▶ _TRY IT_
Write out exactly, with no other output, the lines below from the one that contains "Psycho-educatie mbo kan dan" through the end.

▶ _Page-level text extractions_
******
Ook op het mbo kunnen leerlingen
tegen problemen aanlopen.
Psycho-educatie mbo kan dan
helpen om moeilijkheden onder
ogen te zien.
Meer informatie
******
▶ _WRITTEN RESPONSE_
Psycho-educatie mbo kan dan
helpen om moeilijkheden onder
ogen te zien.
Meer informatie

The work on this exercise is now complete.